Miss Affy prayed every day, “Use me, Lord, any way, any where.”
“With that dress on?” said Mrs. Finch, regarding the new spring suit with favor. “I couldn’t help looking at you in church, if it was Sunday, and thinking that you looked sweet enough to be a bride.”
“Thank you. I am fond of this dress,” replied Miss Affy in her simple, sweet way.
“When you are married, you must be married in gray. I was married in white. Thirty years ago.”
“I remember it,” said Miss Affy, “Cephas and I were there.”
“Don’t think about the dishes. It’s just like you.”
“I would more than think about them, but I must call on Nettie, and then I promised to read awhile to Mrs. Trembly; she is more blind than she was, and Agnes breaks her heart because she cannot find more time to read to her and amuse her.”
“They should come before dishes. People first, I say. That’s why I’m behind with my washing. People first, I say to Jonas, and he looks scornful. But it will pay some day.”
“You have not a catalogue?”
“A seed catalogue? We’ve never had a call for that. I thought everybody had one.”
“So we have, dozens. I meant a catalogue of the books. I would like to know what our boys and girls are reading.”
“Grown people, too. Everybody reads the books. Every time Mr. Gunn is laid up he is crazy for books. Look them over; lots of them are out. No matter how you put them back, if you only pile them up.”
“But you have a book in which to put down my name and the number of the book I take.”
“Oh, no; take any you like. I couldn’t be bothered that way. We expect new books. The last entertainment the school children had was to raise money for books. We don’t get anything for keeping the books, but Jonas is the greatest reader that ever was; he has read them all. But I never have time. I don’t know what is in any of them.”
“Your husband knows. I am glad he reads them. Our young people must be taken care of. Books have been everything to me. These books are an influence in Bensalem.”
“I hope so,” replied the keeper of the books, not thinking for an instant that they could be otherwise than a good influence.
“Excuse me if I go on with my work; that is the last boiler-full.”

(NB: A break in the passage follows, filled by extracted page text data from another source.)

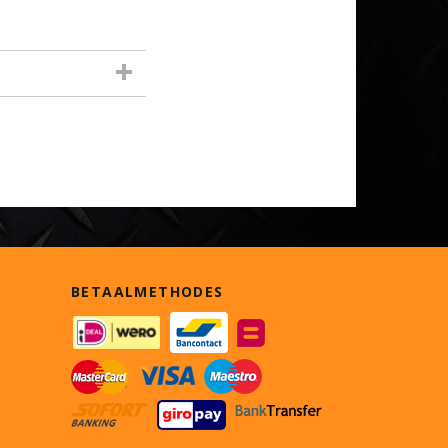
BETAALMETHODES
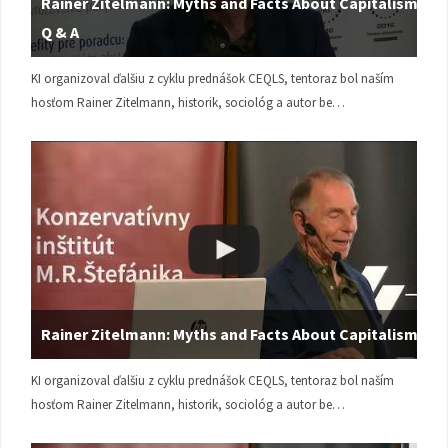
Rainer Zitelmann: Myths and Facts About Capitalism |
Q & A
KI organizoval ďalšiu z cyklu prednášok CEQLS, tentoraz bol naším
hosťom Rainer Zitelmann, historik, sociológ a autor be…
Rainer Zitelmann: Myths and Facts About Capitalism
KI organizoval ďalšiu z cyklu prednášok CEQLS, tentoraz bol naším
hosťom Rainer Zitelmann, historik, sociológ a autor be…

“I would not stay if I interrupted you,” said Miss Affy. “I may take considerable time, for I want to know what our boys and girls are reading. I know every book in the Sunday-school library, but I had forgotten that Bensalem boasted a public school library.”

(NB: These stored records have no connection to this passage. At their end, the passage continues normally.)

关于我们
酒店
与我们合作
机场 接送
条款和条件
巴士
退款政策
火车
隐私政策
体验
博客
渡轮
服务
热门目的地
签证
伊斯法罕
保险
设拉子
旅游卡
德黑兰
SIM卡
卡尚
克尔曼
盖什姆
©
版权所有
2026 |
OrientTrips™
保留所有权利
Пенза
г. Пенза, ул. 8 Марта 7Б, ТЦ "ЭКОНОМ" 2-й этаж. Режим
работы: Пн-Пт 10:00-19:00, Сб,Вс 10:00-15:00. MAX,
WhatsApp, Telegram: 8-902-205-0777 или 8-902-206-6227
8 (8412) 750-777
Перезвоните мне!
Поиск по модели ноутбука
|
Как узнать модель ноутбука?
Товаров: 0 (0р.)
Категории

After a half-hour’s search, Miss Affy’s choice was made; the type of the book was not large enough for the old man’s reading at night, but the story was excellent: “Samuel Budget, the Successful Merchant.”
“I’m sorry about the type,” she said, “but it is better than the newspapers.”
“The type? Is that the name of the story?” questioned the woman at the wash-tub.
“The print I should say. Thank you for letting me come. But I am sorry to leave those dishes.”
“Don’t be sorry. My kitchen will be very sweet when the syringas are out. And don’t think I’m always so late with my washing. It was all his folks.”
“How is Nettie these days?”
“Miserable enough. She doesn’t know how to get outside of her poor little self. But then, who of us does, until we are pulled out?” she asked, with cheerful philosophy, as Miss Affy went away past the syringa bushes.
Miss Affy spent an hour in Nettie Evans’s chamber, telling the little girl stories about her great-niece, Judith Mackenzie, who lived in the city with her dear, sick mother, and they both were soon coming to Bensalem, and Judith would love to visit her often, and Judith told stories, that were worth telling; last summer in the evenings, in Summer Avenue, she had a dozen boys and girls on the steps, listening to her stories continued from one evening to another. Nettie’s white face grew glad, and in the night she was comforted by the thought of the coming of the story-teller. Then Miss Affy crossed the street to the one-story yellow house and read from a Sunday-school library-book to blind Mrs. Trembly, whose only daughter had little time to spare her mother from her housekeeping and dressmaking, and on her way home, stopped at the Post-office with “Samuel Budget.”
At the supper table, she remarked to Cephas and her sister Rody: “I do hope our new minister will have a good wife. Bensalem needs the ministry of a woman—a real deaconess.”
“As if you weren’t one,” said Cephas, with admiration in his eyes.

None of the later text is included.